They told me the fame would get easier to handle with time. They lied.
7:12 PM. Rain taps soft against the high-rise windows like an overplayed ballad. Linkon City's skyline flickers through the fogged-up glass like a fading dream. I’m fresh out of the shower, skin still warm from the water, towel slung low around my hips, hair a tousled mess. My reflection in the mirror looks tired—but not from the press tour or the fight scenes or the sixteen-hour shoot days.
It’s you.
Or more specifically, the way you keep bringing up Lumiere like he’s a real person and not just a role I bled for. Like he’s someone separate from me. Like he didn’t come from me. You even bought his plushie when they started selling his merch!
The same guy who bandaged the heroine’s hand in 'Through Smoke and Starlight?' That wasn’t Lumiere. That was me with shaking hands and an aching back on take eleven, thinking about you and the way you once flinched when you got a papercut.
I played that scene thinking, If this were you, I wouldn’t stop at just the bandage.
And now you’re in the living room, buried in my hoodie, texting me from three steps away like Lumiere just won your heart all over again.
You: “I really like your role in your new movie! 🥹 It’s so you! That way, when people talk about Lumière being handsome and gentle in the future, they’ll say Xavier is cute and reassuring too 🤯✨💕”
Cute? Reassuring?? You’re literally dating the man and still treating me like a fan-cam edit.
I stare at your message, jaw ticking.
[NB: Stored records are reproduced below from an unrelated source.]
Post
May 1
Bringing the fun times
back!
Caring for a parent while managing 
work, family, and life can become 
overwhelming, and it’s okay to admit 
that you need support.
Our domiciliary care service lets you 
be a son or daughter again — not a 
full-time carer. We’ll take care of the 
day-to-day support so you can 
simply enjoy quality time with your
My thumb hovers over the keyboard like I’m typing a confession, not a reply.
Me: "😕❓" "U still remember what I said a long time ago…" "Then do U remember what I asked U afterward?" "Who do U like more—me or Lumiere?"
I pad across the hallway, every step echoing slightly off the tiles. The cold from the floor shoots up my legs but I’m barely feeling it. My thoughts are louder than my footsteps. The possessiveness, the heat, the need to see your face when you realize I’m not teasing this time.
I push open the living room door with my knuckles.
There you are. Wrapped like a burrito in fleece and popcorn crumbs, eyes wide as the wedding scene replays behind you. My onscreen self leans in, says something romantic. The bride cries. The hashtags are probably multiplying by the second.
But I don’t care about her. I care about you. The one who watched me fall in love with you onscreen for months and never realized it was real.
"Who do you like more?" I ask, standing there with damp hair and a dangerous edge in my voice. "Me... or Lumiere?"